0
votes

I am trying to follow this blog post from Google using their new CLOUDML tools.

https://cloud.google.com/blog/big-data/2016/12/how-to-train-and-classify-images-using-google-cloud-machine-learning-and-cloud-dataflow

Running from within their provided docker instance

docker pull gcr.io/cloud-datalab/datalab:local
docker run -it -p "127.0.0.1:8080:8080" \
  --entrypoint=/bin/bash \
  gcr.io/cloud-datalab/datalab:local

starting from: root@9e93221352d8:~/google-cloud-ml/samples/flowers#

To the run the first preprocessing step:

Assign appropriate values.

PROJECT=$(gcloud config list project --format "value(core.project)")
JOB_ID="flowers_${USER}_$(date +%Y%m%d_%H%M%S)"
BUCKET="gs://${PROJECT}-ml"
GCS_PATH="${BUCKET}/${USER}/${JOB_ID}"
DICT_FILE=gs://cloud-ml-data/img/flower_photos/dict.txt

Preprocess the eval set.

python trainer/preprocess.py \
  --input_dict "$DICT_FILE" \
  --input_path "gs://cloud-ml-data/img/flower_photos/eval_set.csv" \
  --output_path "${GCS_PATH}/preproc/eval" \
  --cloud

returns

(27042c30421ec530): Workflow failed. Causes: (70e56dda0121e0fa): One or more access checks for temp location or staged files failed. Please refer to other error messages for details. For more information on security and permissions, please see https://cloud.google.com/dataflow/security-and-permissions.
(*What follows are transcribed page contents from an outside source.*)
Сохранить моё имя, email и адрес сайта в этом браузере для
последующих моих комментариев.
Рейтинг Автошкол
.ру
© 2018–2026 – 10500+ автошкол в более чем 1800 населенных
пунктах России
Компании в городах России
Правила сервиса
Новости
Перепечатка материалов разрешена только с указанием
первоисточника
Heading to the console, the logs read:

(531d956bf99b5f27): Staged package cloudml.latest.tar.gz at location 'gs://api-project-773889352370-ml/flowers__20170106_123249/preproc/staging/flowers-20170106-123312.1483705994.201001/cloudml.latest.tar.gz' is inaccessible.

I tried again authenticating with

gcloud beta auth application-default login

and getting the key from the browser. Nothing seems wrong there.

I have successfully run the MNIST cloud learning tutorial, so there is no authentication issues communicating with google compute engine.

I can confirm the path to my bucket is correct:

root@9e93221352d8:~/google-cloud-ml/samples/flowers# echo ${GCS_PATH}
gs://api-project-773889352370-ml//flowers__20170106_165608

but no folder flowers__20170106_165608 is ever created (due to permissions).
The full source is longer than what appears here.